Она посмотрела на него ясными карими глазами и спокойно ответила:
— Тебя.
Колтрейн уставился на Джилли с таким изумлением, будто у той на плечах выросло две головы. Его можно было понять. Если бы рядом висело зеркало, она посмотрела бы в него сама, чтобы убедиться, что второй головы у нее нет. Ведь не могла же она, на самом деле, сказать то, что они оба слышали?
Колтрейн пришел в себя первым.
— Кажется, тебе дали больше болеутоляющего, чем я думал, — сухо сказал он.
— Не давали мне никакого болеутоляющего, дубина стоеросовая. Просто вручили какие-то таблетки на случай, если боль усилится. Но я ничего не принимала.
— Тогда почему ты сразу отключилась в машине?
— Да потому что устала, как лошадь! — гаркнула Джилли. Этот тип поражал своей тупостью, и ей надоело ходить вокруг него на цыпочках. — Я не сплю уже несколько дней, в основном, из-за тебя. Ничего удивительного, что я сомкнула глаза на пару минут, чтоб немного отдохнуть. Кроме того, я надеялась, что ты уложишь меня в постель и воспользуешься случаем. С самой первой встречи ты лезешь из кожи вон, чтобы со мной переспать, и вот, наконец-то, я полностью в твоей власти, совершенно беззащитная. И что же ты делаешь? Целуешь меня и уходишь!

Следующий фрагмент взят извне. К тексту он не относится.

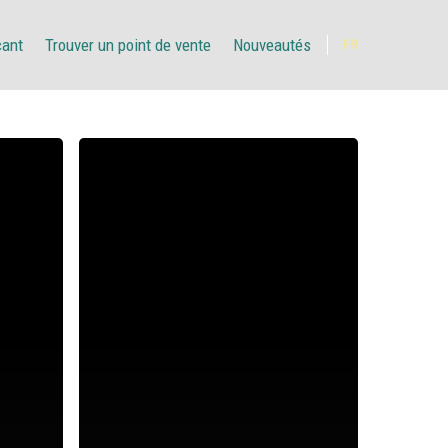
çant
Trouver un point de vente
Nouveautés
FR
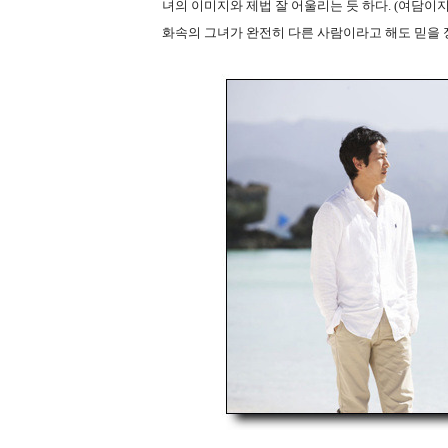
녀의 이미지와 제법 잘 어울리는 듯 하다. (여담이
화속의 그녀가 완전히 다른 사람이라고 해도 믿을 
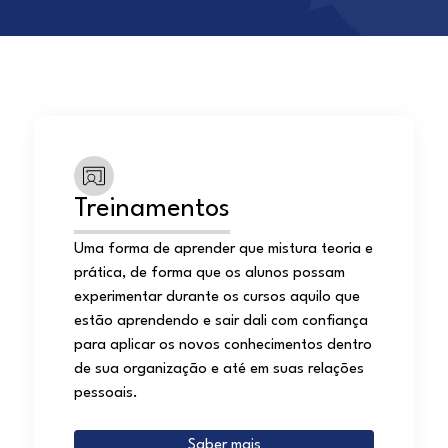
Treinamentos
Uma forma de aprender que mistura teoria e
prática, de forma que os alunos possam
experimentar durante os cursos aquilo que
estão aprendendo e sair dali com confiança
para aplicar os novos conhecimentos dentro
de sua organização e até em suas relações
pessoais.
Saber mais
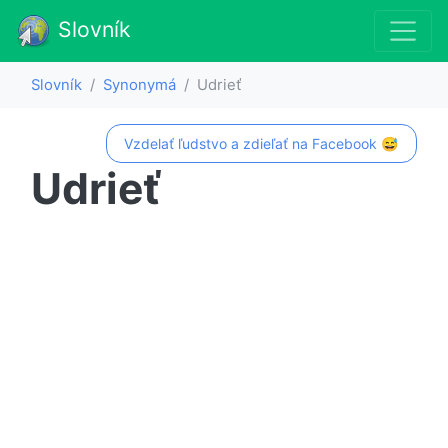
Slovník
Slovník
Synonymá
Udrieť
Vzdelať ľudstvo a zdieľať na Facebook 😅
Udrieť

Джилли не пыталась скрыть того, насколько она разочарована подобным поворотом событий.
— Ты, на самом деле, считаешь меня отъявленным мерзавцем.
— Да. Нет. Не знаю, — честно призналась она.
— Если ты обо мне такого низкого мнения, то зачем, во имя Господа Бога, хочешь лечь со мной в постель?
Он приблизился к кровати, наблюдая за Джилли со смешанным чувством раздражения и интереса.
— Потому что ты безнравственный, эгоистичный сукин сын, а мне надоело быть доброй и благородной. Ты кружишь вокруг меня, как кобель возле течной сучки — так что давай, пользуйся случаем. Предлагаю себя добровольно и без принуждения.
Джилли старалась придать своей просьбе деловой характер. И у нее неплохо получилось. Особенно, если учесть, что Колтрейн грозно возвышался над ней в полутемной комнате, а она выработала дурную привычку реагировать на его присутствие, словно малолетка, которая впервые в жизни влюбилась по уши. Сердце стучало, как сумасшедшее, во рту пересохло, груди набухли, кожа стала чувствительной — а ведь он к ней даже не притронулся. Джилли жаждала его прикосновений.
— Звучит прелестно. А если я хочу это сделать по очень плохой причине? — тихо спросил он. — Может, я хотел переспать с тобой ради корысти, для достижения цели, не имеющей с тобой ничего общего.
— Так я и думала, — Джилли пожала плечами. — Как правило, мужчины не сходят по мне с ума, значит, у тебя имелась какая-то другая причина.
— И несмотря на это, ты все же не прочь со мной переспать?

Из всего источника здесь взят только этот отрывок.